VKS Cluster showing as "Health_Unspecified" in VKS Cluster management UI in VCF Automation 9.x
search cancel

VKS Cluster showing as "Health_Unspecified" in VKS Cluster management UI in VCF Automation 9.x

book

Article ID: 439364

calendar_today

Updated On:

Products

VCF Automation

Issue/Introduction

  • Following a certificate rotation, guest cluster detachment workflows within the vSphere Kubernetes Service (VKS) fail to execute successfully.
  • This failure state manifests in the VMSP prelude namespace, where the cluster-reaper-service controller emits the following diagnostic logs:
    "YYYY-MM-DDTHH:MM:SSz", stdout F {""component"":""reaper-job"",""level"":""error"",""msg"":""PollService: failed, service=data-protection, job=Cluster Job rid=(rid:c:ef1a360d-####-####-####-99837aa3c484:<cluster>-6w5yf:<cluster>-00), uid=(c:01KN7#################), force=true, step=PollServices, error=rpc error: code = Unavailable desc = connection error: desc = \""transport: authentication handshake failed: tls: failed to verify certificate: x509: certificate has expired or is not yet valid: current time YYYY-MM-DDTHH:MM:SSZ is after YYYY-MM-DDTHH:MM:SSZ\"""",""request-id"":""ef72c5af-####-####-####-1d4af36de18a"",""time"":""YYYY-MM-DDTHH:MM:SSZ"",""trace-id"":""4b8cecbb-####-####-####-31b74e71d52d""}"
    
    "YYYY-MM-DDTHH:MM:SSZ", "msg":"failed to delete guest cluster resources", "component": "cluster-operations", "clusterName": "###-#######", "supervisorNamespace": "###-#####-#####", "force": false, "operation": "force detach after normal detach failed", "error":"no matches for kind \"ExtensionResourceOwner\" in version \"clusters.vksm.broadcom.com/v1alpha1\""}
    "YYYY-MM-DDTHH:MM:SSZ", "msg": "deleting resources", "component": "cluster-operations", "clusterName": "###-#######", "supervisorNamespace": "###-#####-#####", "force": false, "operation": "force detach after normal detach failed", "resource": "extensionresourceowners"
    

Environment

VCF Automation 9.x

Cause

This issue occurs as the dataprotection-server does not automatically restart following a certificate rotation.

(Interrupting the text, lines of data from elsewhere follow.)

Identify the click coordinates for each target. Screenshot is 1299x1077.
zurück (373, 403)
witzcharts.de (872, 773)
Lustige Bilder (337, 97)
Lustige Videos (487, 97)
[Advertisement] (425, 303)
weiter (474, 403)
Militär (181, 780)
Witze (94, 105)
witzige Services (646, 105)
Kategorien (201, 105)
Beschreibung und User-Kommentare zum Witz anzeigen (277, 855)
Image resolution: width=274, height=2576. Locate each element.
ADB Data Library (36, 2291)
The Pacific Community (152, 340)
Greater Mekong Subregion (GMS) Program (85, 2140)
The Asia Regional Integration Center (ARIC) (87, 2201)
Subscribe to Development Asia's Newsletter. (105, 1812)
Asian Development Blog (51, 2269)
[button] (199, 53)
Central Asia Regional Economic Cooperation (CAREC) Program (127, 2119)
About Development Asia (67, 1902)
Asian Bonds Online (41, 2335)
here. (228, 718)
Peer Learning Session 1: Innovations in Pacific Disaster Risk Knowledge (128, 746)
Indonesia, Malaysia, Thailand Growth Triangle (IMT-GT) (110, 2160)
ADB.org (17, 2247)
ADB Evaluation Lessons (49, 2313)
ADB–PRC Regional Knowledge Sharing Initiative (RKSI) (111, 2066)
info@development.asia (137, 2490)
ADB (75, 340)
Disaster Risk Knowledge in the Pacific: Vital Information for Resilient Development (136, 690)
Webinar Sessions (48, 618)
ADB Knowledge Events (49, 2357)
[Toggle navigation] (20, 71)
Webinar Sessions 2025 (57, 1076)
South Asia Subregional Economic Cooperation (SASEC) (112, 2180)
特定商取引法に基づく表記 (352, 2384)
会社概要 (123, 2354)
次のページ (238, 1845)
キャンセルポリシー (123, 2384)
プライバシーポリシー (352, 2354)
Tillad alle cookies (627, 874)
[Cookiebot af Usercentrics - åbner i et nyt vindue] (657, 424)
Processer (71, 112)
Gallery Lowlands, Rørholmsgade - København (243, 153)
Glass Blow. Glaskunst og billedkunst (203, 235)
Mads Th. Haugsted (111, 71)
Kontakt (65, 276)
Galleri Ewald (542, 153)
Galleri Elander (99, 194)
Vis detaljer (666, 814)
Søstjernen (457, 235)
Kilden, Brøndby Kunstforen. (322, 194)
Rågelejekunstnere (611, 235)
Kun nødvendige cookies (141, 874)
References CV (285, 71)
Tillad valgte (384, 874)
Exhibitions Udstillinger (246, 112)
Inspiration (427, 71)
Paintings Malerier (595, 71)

It continues to present the old certificate causing other services to fail to connect.

 

Resolution

  • The dataprotection-server deployment in the prelude namespace of the VMSP cluster needs to be restarted after a certificate is rotated
  • Take SSH to the VCFA primary node and login as vmware-system-user and execute the below command:
    kubectl rollout restart deployment -n prelude dataprotection-server
  • Post restart, login to the VCF Automation UI and navigate to the VKS Cluster Health Tab and it should be showing as Healthy.